As Grant gained technical leadership skills and project management expertise, he decided to take the next step on his career path, and accepted the position of Senior Software Engineer at the Center for Natural Language Processing in 2003. His responsibilities included serving as lead developer on several search engine applications, and as lead engineer on a variety of projects, including a cross-language information retrieval (CLIR) system and an English language question answering system.

As he continued to build his visibility in the tech industry, Grant demonstrated his passion for open-source software development by joining the Apache Software Foundation (ASF) as an Apache Lucene and Solr Committer, an active role that he holds to this day. He is co-creator of the Apache Mahout machine learning library.

The Formation of Lucidworks

In 2007, Grant and several other members of the open-source community merged their talents, entrepreneurial skills, and technical expertise to form Lucid Imagination (now known as Lucidworks). From the beginning, Grant was involved in building search applications on Lucene and Solr, designing new features, and writing the original versions of the company training on Lucene and Solr. As Lucid Imagination became Lucidworks, Grant moved into the integral executive roles of CTO, SVP of Engineering, and a seat on the Board of Directors.
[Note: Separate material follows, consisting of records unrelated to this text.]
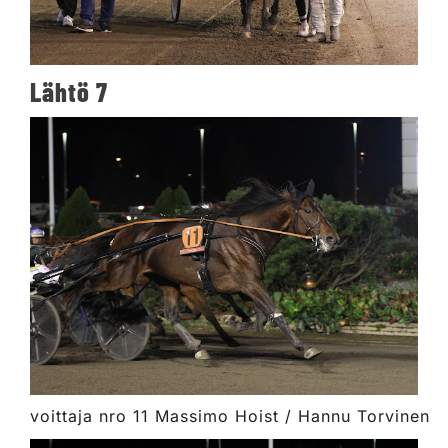
Lähtö 7
voittaja nro 11 Massimo Hoist / Hannu Torvinen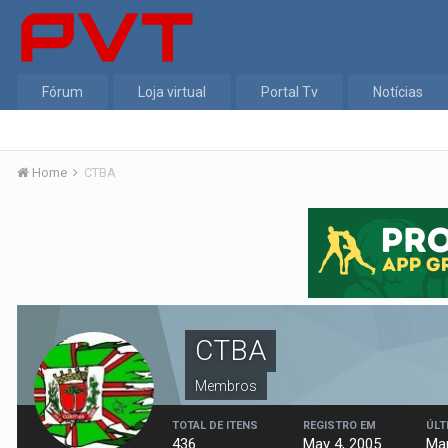
Fórum
Loja virtual
Portal Tv
Notícias
Home
CTBA
CTBA
Membros
TOTAL DE ITENS
REGISTRO EM
ÚLT
436
May 4, 2005
Mar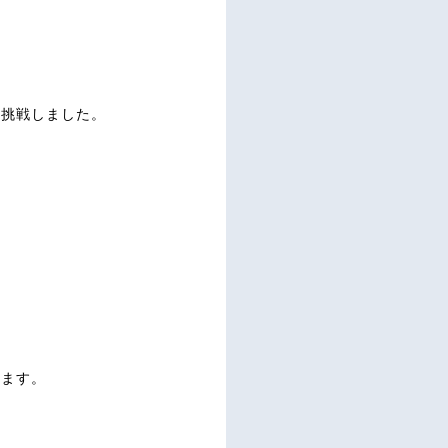
に挑戦しました。
ります。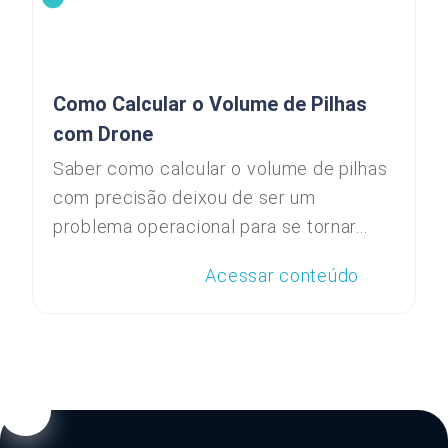
Como Calcular o Volume de Pilhas
com Drone
Saber como calcular o volume de pilhas
com precisão deixou de ser um
problema operacional para se tornar...
Acessar conteúdo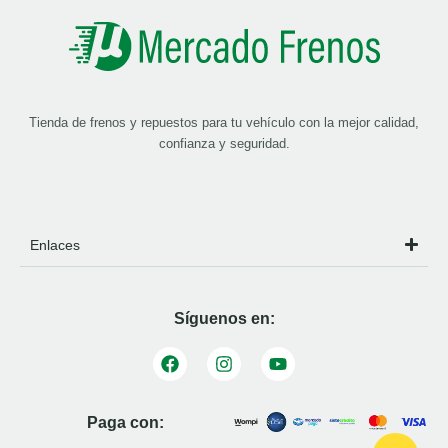
Tienda de frenos y repuestos para tu vehículo con la mejor calidad,
confianza y seguridad.
Enlaces
Síguenos en:
Paga con:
Grant was directly responsible for leading a team of 50+ engineers, which was instrumental in developing next-generation products and search engine capabilities, and he also worked closely with the executive team to define and implement sales and marketing strategies.

Moving Forward with the Wikimedia Foundation

In 2019, Grant officially accepted the position of CTO at Wikimedia Foundation (WMF), and immediately became responsible for all tech, engineering, and data-centric decisions related to the Foundation’s hosting of Wikipedia and its sibling projects, such as Wikidata. As leader of an 18-team engineering organization with over 150 employees, Grant implemented key decisions that led to a significant overhaul of the engineering culture and productivity landscape, which also included relationship-building with departments, vendors, and external partners.

During his time at WMF, Grant led a number of key intitiatives: replacing a homegrown machine learning platform; adopting new DDoS systems that led to major reductions in attacks; improving the SRE on-call processes; and expandeding data center capacity to more effectively serve content worldwide.

Back to Building

Since 2022, Grant and the Develomentor team have created results-driven success stories for global clients including Charity Navigator, Knoetic, Next Street, Munich RE, Berenson Capital, Serent Capital, and many more.

Grant is also a dynamic and engaging keynote speaker, and award-winning lead author of “Taming Text” (published by Manning Publications.)

In partnership with co-instructor Daniel Tunkelang, Grant developed an Uplimit course entitled “Search With Machine Learning” (SWML), which is currently taught three times per year. Since the inaugural run of SWML, Grant has created two additional courses at Uplimit: “Search Fundamentals” (also co-taught with Daniel) and “Search Engineering”, co-taught with Dave Anderson.